New York: US stock indexes fell as much as 2.4% on Friday after consumer sentiment fell to an 11-month low and consumer prices fell, while GE and two big US banking companies missed quarterly revenue expectations.
The Thomson Reuters/University of Michigan survey of consumers showed US consumer sentiment fell far more than expected to 66.5 — its lowest level in 11 months — in a preliminary July reading — down sharply from 76.0, June’s final number. Earlier, the US Labor Department reported the US Consumer Price Index dipped 0.1% in June, which was weaker than the forecast for no change, and marked a third straight month of decline.
General Electric Co, Bank of America Corp and Citigroup Inc on Friday joined the list of major companies that beat Wall Street’s expectations, along with Alcoa and Intel earlier this week, but shares of GE and both banks sold off after they reported a drop in quarterly revenues from a year ago. Bank of America and Citigroup also reported lower earnings compared with a year ago.

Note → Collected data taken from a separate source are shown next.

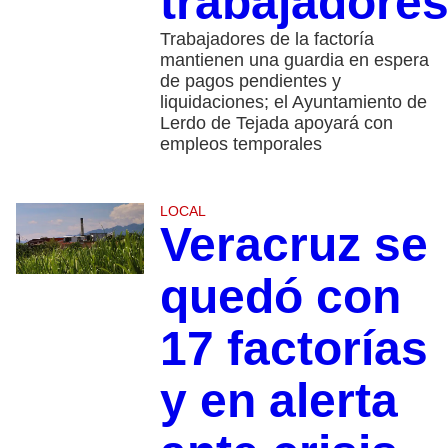
trabajadore
Trabajadores de la factoría
mantienen una guardia en espera
de pagos pendientes y
liquidaciones; el Ayuntamiento de
Lerdo de Tejada apoyará con
empleos temporales
LOCAL
Veracruz se
quedó con
17 factorías
y en alerta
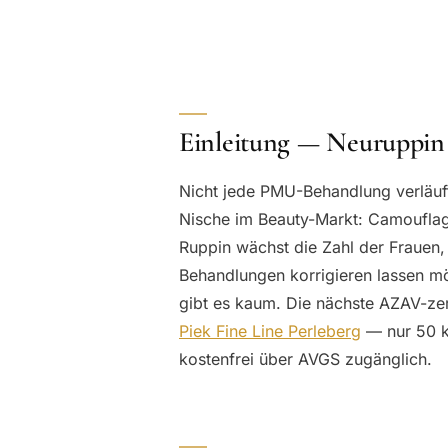
Einleitung — Neuruppi
Nicht jede PMU-Behandlung verläuf
Nische im Beauty-Markt: Camouflag
Ruppin wächst die Zahl der Frauen,
Behandlungen korrigieren lassen mö
gibt es kaum. Die nächste AZAV-zer
Piek Fine Line Perleberg
— nur 50 km
kostenfrei über AVGS zugänglich.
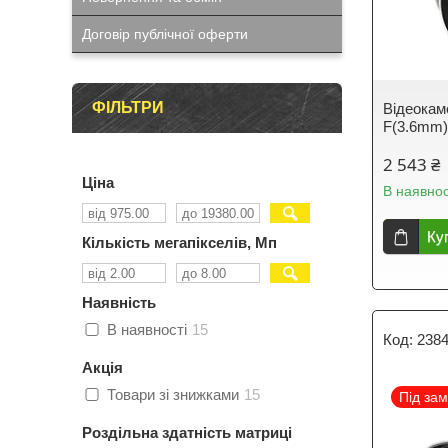
Договір публічної оферти
ФІЛЬТРИ
Відеокам
F(3.6mm
2 543 ₴
Ціна
В наявнос
Ку
Кількість мегапікселів, Мп
Наявність
В наявності
15
238
Акція
Товари зі знижками
15
Під за
Роздільна здатність матриці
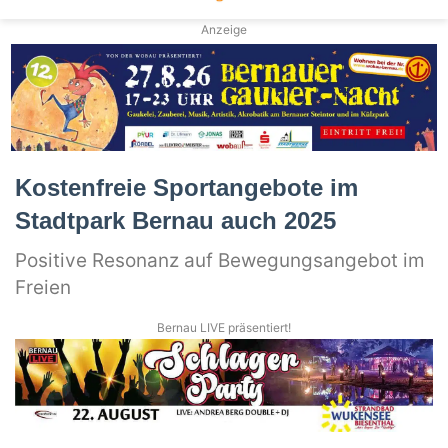
Anzeige
Kostenfreie Sportangebote im
Stadtpark Bernau auch 2025
Positive Resonanz auf Bewegungsangebot im
Freien
Bernau LIVE präsentiert!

GE’s stock fell 3.5% to $14.71, while Bank of America slid 7.7% to $14.20 and Citigroup lost 3.9% to $4.00.
“The most important thing about second-quarter earnings is guidance, so investors are looking for revenue growth,” said Scott Marcouiller, senior equity market strategist at Wells Fargo Advisors in St. Louis.
This week, investors are trading more on economic data after disappointing revenue results from major companies placed a dampener on an otherwise positive start to earnings season that began with strong results from Alcoa Inc, Intel Corp and CSX Corp.
Michael Sheldon, chief market strategist for RDM Financial in Westport, Connecticut, said “the first week of earnings has been fairly positive, but investors will increasingly focus on economic data like today’s consumer” sentiment report “to determine what the outlook for the economy is in the back half of 2010.”
The Dow Jones industrial average was down 202.61 points, or 1.96%, at 10,156.70. The Standard & Poor’s 500 Index was down 24.66 points, or 2.25%, at 1,071.82. The Nasdaq Composite Index was down 54.29 points, or 2.41%, at 2,194.79.
The S&P 500 has risen seven out of the past eight sessions. This week’s strong start to the earnings season had led to optimism about a positive round of results to give the stock market some momentum through the third quarter.
Among the missteps, though, was Google Inc’s second-quarter earnings per share, excluding items, which missed Wall Street’s expectations for the first time in two years. The stock was down 5.2% at $468.21.
A positive note came from Goldman Sachs Group Inc, whose shares climbed 2.1% to $148.20 a day after the Wall Street firm settled a US civil fraud case with the Securities and Exchange Commission.
But the overall banking sector was in a funk, with the KBW Banking Index down 4.5%, a day after the US Congress approved the broadest overhaul of financial rules since the Great Depression and sent it to US President Barack Obama to sign into law.
In the energy sector, US-listed shares of BP Plc fell 3.4% to $37.59 despite reports that a new cap on BP’s stricken oil well in the Gulf of Mexico showed no sign of leaking on Friday.
The decline in BP’s stock was in sync with a drop in August US crude oil futures, which fell 82 cents, or 1.1%, to $75.80 a barrel in midday trading. The weak US consumer sentiment and CPI data were taken as signs of sluggish demand, energy traders said.